У меня сердечко подскочило к горлу, и я чуть удерживала тошноту. Неожиданный холод начал вползать мне под воротник.
— Но тебе повезло. Я зайду на данной станции.
Гул приближался, превращаясь в шум. И безотлагательно стылый зимний вихрь ворвался в зал. Мой собеседник отпустил меня и быстро шагнул к окну( я забыла заявить, что в кафетерии были большие окна в пол, выходившие на платформа). Силуэт потрепанного мужичонки в древнем плаще грубо выделился на фоне окна, водинмомент освещенного мутным белоснежным светом. Точно некто освещал люминесцентной лампочкой через толщу воды. Секунду я глядела на силуэт собственного собеседника, а позже мой взор — дьявол бы его побрал! — сфокусировался на том, что на бешеной скорости проносилось за высочайшим окном.
Признаться, я заорала.
Дикая прыть, с которой мимо станции мелькали черные вагоны, увы, не помешала мне разглядеть в окнах сотки и сотки бледных, без кровинки в лице, с темными прорвами распахнутых ртов и перекошенных страхом лиц. Они молчаливо орали, молили, и, казалось, со всей силы боролись в глухие стекла. Но ни одного звука, несчитая гудения рельсов, я не слышала. Поезд-призрак окутывала оболочка безмолвия.
Все это продолжалось чуть ли десяток секунд. Но это были наиболее длинные и страшные мгновения моей жизни, в движение которых мой страшный собеседник шагнул вперед и одномоментно растворился в мертвенном свете, сочащемся из окон быстрого пассажирского 419.
Поезд мелькнул и исчез. Гул, провождающий его, растаял вдали.

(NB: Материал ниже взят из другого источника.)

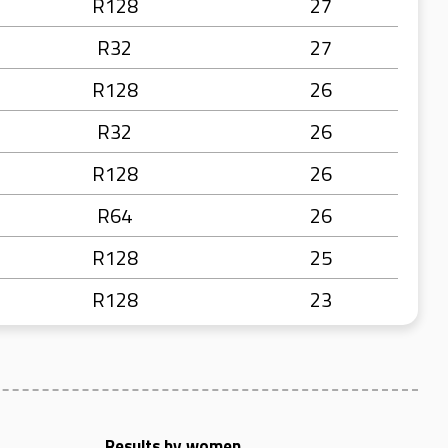
R128
27
R32
27
R128
26
R32
26
R128
26
R64
26
R128
25
R128
23
Results by women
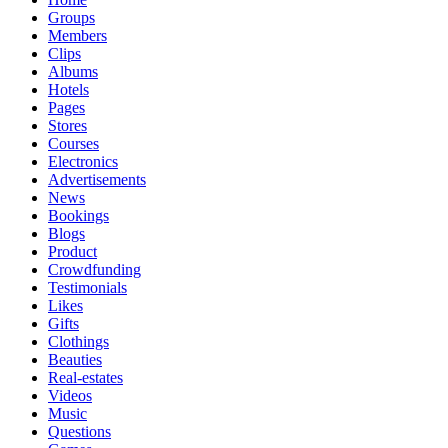
Groups
Members
Clips
Albums
Hotels
Pages
Stores
Courses
Electronics
Advertisements
News
Bookings
Blogs
Product
Crowdfunding
Testimonials
Likes
Gifts
Clothings
Beauties
Real-estates
Videos
Music
Questions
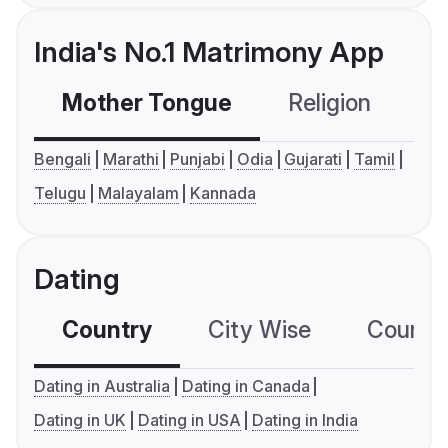
India's No.1 Matrimony App
Mother Tongue
Religion
C
Bengali
Marathi
Punjabi
Odia
Gujarati
Tamil
Telugu
Malayalam
Kannada
Dating
Country
City Wise
Country
Dating in Australia
Dating in Canada
Dating in UK
Dating in USA
Dating in India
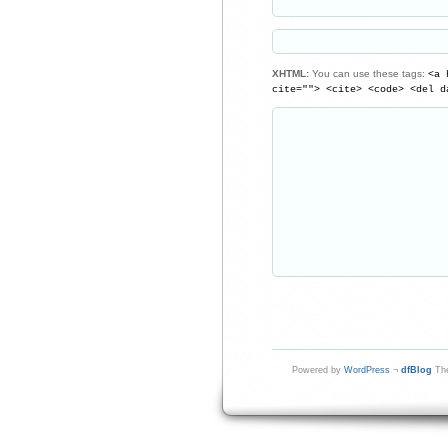
XHTML:
You can use these tags:
<a 
cite=""> <cite> <code> <del d
Powered by
WordPress
¬
dfBlog
The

Долгие, страшно длинные минутки я сидела, не шевелясь и непоследовательно бурча себе под нос кое-что вроде «Пожалуйста, не надо… Пожалуйста… Пожалуйста», покуда острый неприятный глас буфетчицы не выдернул меня из ужаса: «Кофе воспрещать будете? А то мне котелок нужно ставить».
Боже, с какой-никакой же готовностью я услышала этот совсем обыденный твердый глас!
— Да-да, естественно!
Я покупала чуток ли не литр кофе, но этого разрешено было и не делать. До самого утра, когда к перрону подошел мой, совсем обычный, поезд, я не сомкнула глаз.
И с тех пор я чрезвычайно — чрезвычайно — не обожаю звук поездов, несущихся в темноте, и стараюсь никогда не делать пересадку по ночам и на неизвестных необитаемых станциях.